## What is needed
Going through the data, count each line that has the word "MultiGO". Reply with the total and nothing more.

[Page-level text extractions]
++++++++
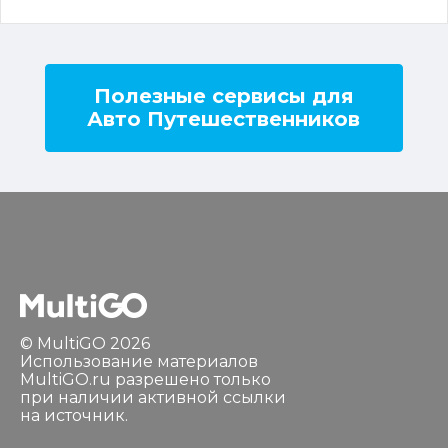
Полезные сервисы для
Авто Путешественников
© MultiGO 2026
Использование материалов
MultiGO.ru разрешено только
при наличии активной ссылки
на источник.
++++++++
## Output for this exercise
2